Shabbat Wedding Garments

The Monday night online class has begun their studies with a review of some basic rules of hermeneutics, Biblical interpretation. One of the rules is that when interpreting a text, one must take into account the historical period and culture of the person who penned the words under the inspiration of the Holy Spirit.  This is important, for when we reach the last section of Workbook One, the Seven Assemblies of Revelation, I plan to include some new material that grows from that basic interpretive principle of historical context. 

Below is an excerpt of new material being added to CG Workbook Two (Seven Abominations of the Wicked Lamp, Seven Seals, Seven Trumpets, and Seven Bowls) when it is reformatted.  Because the CG paradigm is based on the 7s, the new material includes more specific insights into the Shabbat, the "base 7" for interpreting John's words in Revelation.

In Workbook One, the Seven Churches symbolized the preparation (or lack of) for the Seven Feasts of Adonai.  In two of those assemblies, Sardis (Trumpets) and Laodicea (Sukkot), garments were mentioned as an integral part of the preparation for the High Sabbaths of Rosh HaShanah and Sukkot.  Garments also are an integral part of weekly Shabbat preparation:

           Hanania taught: One should examine one's garments on Sabbath eve before nightfall. Rav Yosef observed: This is a great law for the Sabbath. (Shabbat 12a)

Although Hanania's teaching concerns inadvertently leaving a burden in one's pocket on Shabbat, the general principle is that a pocket conceals an object.  It may be part of an outer garment, but it holds a hidden thing that the person, either consciously or unconsciously, had not released to the secular world prior to the onset of Shabbat.

Rav Kook explained the role of Shabbat:

           The Sabbath, with its elevated holiness, comes to restore the purity of inner life that was suppressed and eroded by the corrupting influences of day-to-day life, influences that often contradict our true values and goals. But the power of Sabbath peace is even greater. Not only does Shabbat restore our inner world, but it reaches out to our outer world. The spiritual rest of Shabbat enables our outer life to be in harmony with our inner life, bestowing it a spirit of peace and holiness, joy and grace.

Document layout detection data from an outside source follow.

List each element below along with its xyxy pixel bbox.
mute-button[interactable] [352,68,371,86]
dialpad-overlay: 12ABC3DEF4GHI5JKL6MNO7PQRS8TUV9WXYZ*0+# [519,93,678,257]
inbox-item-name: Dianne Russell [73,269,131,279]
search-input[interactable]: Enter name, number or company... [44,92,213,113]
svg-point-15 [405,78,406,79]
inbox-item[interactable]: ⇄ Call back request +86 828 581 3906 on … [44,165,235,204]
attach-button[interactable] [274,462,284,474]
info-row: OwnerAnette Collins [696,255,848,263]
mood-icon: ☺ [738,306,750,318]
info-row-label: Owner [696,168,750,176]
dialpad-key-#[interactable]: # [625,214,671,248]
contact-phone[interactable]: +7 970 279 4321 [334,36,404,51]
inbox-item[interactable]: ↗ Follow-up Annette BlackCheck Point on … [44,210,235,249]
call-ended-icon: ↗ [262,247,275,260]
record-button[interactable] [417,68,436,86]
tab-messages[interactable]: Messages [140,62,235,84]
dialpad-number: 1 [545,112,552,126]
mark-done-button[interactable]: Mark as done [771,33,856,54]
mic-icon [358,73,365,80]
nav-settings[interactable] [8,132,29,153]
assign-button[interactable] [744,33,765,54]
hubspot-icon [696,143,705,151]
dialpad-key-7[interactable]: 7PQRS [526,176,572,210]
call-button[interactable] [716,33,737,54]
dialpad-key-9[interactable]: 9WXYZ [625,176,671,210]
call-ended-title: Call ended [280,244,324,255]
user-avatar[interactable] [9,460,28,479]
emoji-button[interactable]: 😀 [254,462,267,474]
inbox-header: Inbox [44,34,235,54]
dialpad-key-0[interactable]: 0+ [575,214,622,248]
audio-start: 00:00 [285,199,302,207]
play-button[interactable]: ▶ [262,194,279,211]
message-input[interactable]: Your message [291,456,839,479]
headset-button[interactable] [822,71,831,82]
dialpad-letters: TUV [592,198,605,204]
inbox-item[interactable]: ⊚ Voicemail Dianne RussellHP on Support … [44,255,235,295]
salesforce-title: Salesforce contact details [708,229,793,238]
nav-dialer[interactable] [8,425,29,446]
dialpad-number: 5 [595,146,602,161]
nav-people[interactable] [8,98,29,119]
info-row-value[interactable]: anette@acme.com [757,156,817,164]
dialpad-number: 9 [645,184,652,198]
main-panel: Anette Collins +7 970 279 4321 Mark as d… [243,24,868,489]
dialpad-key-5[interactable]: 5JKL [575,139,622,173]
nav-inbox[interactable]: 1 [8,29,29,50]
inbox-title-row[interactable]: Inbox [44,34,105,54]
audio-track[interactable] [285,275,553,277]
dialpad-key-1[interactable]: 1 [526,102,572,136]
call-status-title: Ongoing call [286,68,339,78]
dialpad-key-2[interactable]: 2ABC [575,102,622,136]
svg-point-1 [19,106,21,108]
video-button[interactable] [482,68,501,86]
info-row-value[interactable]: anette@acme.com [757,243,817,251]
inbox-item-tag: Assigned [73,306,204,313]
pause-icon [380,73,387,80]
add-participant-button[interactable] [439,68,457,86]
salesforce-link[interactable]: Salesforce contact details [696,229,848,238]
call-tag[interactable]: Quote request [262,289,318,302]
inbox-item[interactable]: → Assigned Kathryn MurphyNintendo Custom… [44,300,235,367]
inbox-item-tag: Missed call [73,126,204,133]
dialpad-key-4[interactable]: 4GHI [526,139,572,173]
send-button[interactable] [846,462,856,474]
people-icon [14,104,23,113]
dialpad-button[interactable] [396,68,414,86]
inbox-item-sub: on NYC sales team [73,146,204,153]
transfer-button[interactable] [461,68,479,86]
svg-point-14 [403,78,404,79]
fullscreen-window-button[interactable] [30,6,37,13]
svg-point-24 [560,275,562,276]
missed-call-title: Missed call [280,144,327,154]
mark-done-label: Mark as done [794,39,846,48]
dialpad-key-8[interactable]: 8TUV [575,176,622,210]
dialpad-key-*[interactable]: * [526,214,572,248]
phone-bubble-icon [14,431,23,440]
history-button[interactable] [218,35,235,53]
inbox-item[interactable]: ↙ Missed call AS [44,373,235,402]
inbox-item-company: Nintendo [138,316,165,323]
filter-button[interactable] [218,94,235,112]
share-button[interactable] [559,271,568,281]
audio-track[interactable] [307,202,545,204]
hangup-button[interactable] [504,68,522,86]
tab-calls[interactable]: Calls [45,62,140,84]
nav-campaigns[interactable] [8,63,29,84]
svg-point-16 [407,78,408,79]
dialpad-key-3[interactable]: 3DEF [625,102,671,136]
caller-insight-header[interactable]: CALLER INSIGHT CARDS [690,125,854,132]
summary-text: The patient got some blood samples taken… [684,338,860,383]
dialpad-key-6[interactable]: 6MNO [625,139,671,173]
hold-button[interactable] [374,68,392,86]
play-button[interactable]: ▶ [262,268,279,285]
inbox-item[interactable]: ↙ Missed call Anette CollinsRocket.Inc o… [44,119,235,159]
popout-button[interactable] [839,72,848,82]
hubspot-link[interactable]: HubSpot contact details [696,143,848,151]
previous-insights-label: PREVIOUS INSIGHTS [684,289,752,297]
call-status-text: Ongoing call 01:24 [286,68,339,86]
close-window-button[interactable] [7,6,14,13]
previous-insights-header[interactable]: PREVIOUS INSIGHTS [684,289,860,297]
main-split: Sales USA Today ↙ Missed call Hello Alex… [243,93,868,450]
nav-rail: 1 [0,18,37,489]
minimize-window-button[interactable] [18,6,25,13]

Shabbat unites the physical creation and our secular work with the holiness of His work of rest.  Properly understood, those things from the secular workweek are suspended in their progress in order to serve the man, a spiritual being made in the image of Elohim.  Instead of building or creating more THINGS, the Shabbat takes those things that have been built, prepared, created, crafted, and cooked, and those things are enjoyed in service to the man's holy day, Shabbat.  Such a man is a true witness of the Holy One's holy day, Shabbat.  All things work in the order of authority, which was the message to Thyatira.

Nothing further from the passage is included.